The Triumphant (The Valiant #3)(67)



“Did I ever tell you girls how Hatshepsut led her armies into battle against the Kushite hordes,” the queen said, “riding at the head of her troops in her golden war chariot, drawn by snow-white horses, fighting brave as any man?”

“Did she still have to wear the golden”—Devana waved her hand vaguely in the direction of her nether regions—“you know . . .”

Cleopatra laughed. “No, I shouldn’t think so,” she said. “She was pharaoh by then, and that probably would have gotten in the way. But her troops accepted her as their general and revered her as their commander.”

“Because she was good, or because they didn’t have a choice?” I asked.

I hadn’t meant to be that blunt, but the rest of the girls grew instantly silent and exchanged a few laden glances. Cleopatra turned to me, her dark eyes glittering. For a moment, I thought she was angry. But then she held out a hand and beckoned me to come and stand beside her. She took my hands and held them up between us, her smooth thumbs pressing into the calluses on my palms, built up over countless hours of practice with my swords.

“Both,” she said, her grip on my hands like iron. “Because she made herself one thing, she became the other in their eyes. Many a weak king has fallen in battle in my land—and not always with a wound on the front of his divine body, if you take my meaning. Destiny is not something that is given. It’s something you prove yourself worthy of taking. Hatshepsut would still have been Hatshepsut if she hadn’t done what she’d done. She just wouldn’t have been pharaoh. You would still be Fallon even if you’d never proven yourself Victrix. That wasn’t something mighty Caesar simply bestowed upon you. It was something you earned from his hand.” She looked around at the gathered girls. “That goes for all of you.”

I felt the tension in my shoulders release as she clapped my hands together and let them go. The girls all began to chatter among themselves, and I joined in as it led to several rounds of regaling ourselves with the deeds we’d performed both in and out of the arena that—Cleopatra was damned well right—we’d earned the right to boast of. Even if just to each other.
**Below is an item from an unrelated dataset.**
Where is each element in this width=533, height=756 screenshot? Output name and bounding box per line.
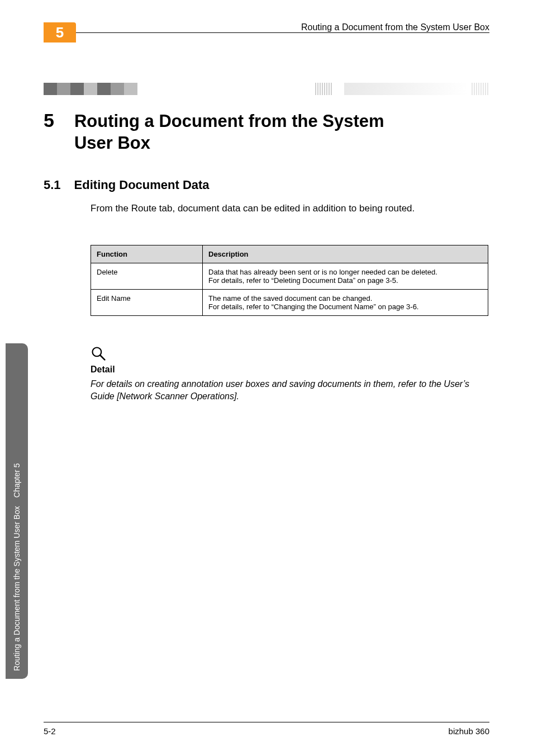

“And then when Damya sat on that Tarquin retiarius,” Nephele was saying, snorting with laughter, “in the middle of the arena and refused to let her up until she’d agreed to trade helmets!”

“It’s a nice helmet,” Damya said. “I still have it. Very comfortable.”

“Poor thing’d still be there if she hadn’t said yes!”

Damya shrugged. “She was pretty comfortable too.”

The deck was rolling with laughter when I looked out over the sea to the east and saw the jagged shapes of mountains rising up in the distance.

“What place is that?” I asked.

“Home . . .”

I turned to see Kore and Thalassa beside me, leaning out over the ship’s rail. Both of them were staring intently at the white sand beaches skirting rugged hills climbing upward to mountains in the distance.

“Is that Crete?” I said to Kore, who’d been the one to speak.

She nodded. “The Island of the Sacred Bull.”

“Would you ever want to go back there?” I asked. “To live?”

“Oh . . .” Thalassa shook her head vigorously. “No. No, no . . . Kore didn’t mean ‘home’ in a good way.”

Kore snorted at her fellow Cretan’s reaction and glanced at me sideways. “Remember the story?” she said. “Daedalus and Icarus built wings to escape that place.”

“I’d build wings to keep us from ever having to go back, if I had to,” Thalassa said with a shudder. “I would not step foot into that arena again.”

“What do you mean?”

“You think the Roman arena is bad?” Kore scoffed. “You never leave the ring of Knossos, and you never win your way out. You’re just another sacrifice to the Bull God waiting to happen. Day after day, you go and face the horns. Until you die. And they all die, eventually. We were lucky enough to have a troupe master who was also a vile, roaring drunk.”

“That’s lucky?” I said.

“He owed the local wine seller so much money that he had to sell us off before the bull’s horns claimed us.” She grinned. “But because of that—because we had the audacity to leave the ring of blood alive—we were considered a disgrace and shunned by our countrymen.”

“I’m sorry.” I shook my head. “I had no idea.”

“Pff.” Thalassa waved a hand dismissively in the direction of the island brooding on the horizon. “There are other fields of battle where we can earn our glory. And have at least a chance of keeping our lives while we do.”

“Tell me again why you two thought it was a good idea for us to practice flying over angry bulls, when it all sounds so delightfully lethal?” Elka called up from where she sat cross-legged on the deck with the other girls.

Kore grinned down at her. “At least we didn’t sharpen Tempest’s horns like they do in Knossos.”

“And you were really quite good at it,” Thalassa said. “Nice height. Good form—”

Elka frowned fiercely. “There’s no flying in the oath.”

“Maybe there should be,” Ajani said. “We’ve done almost everything else.”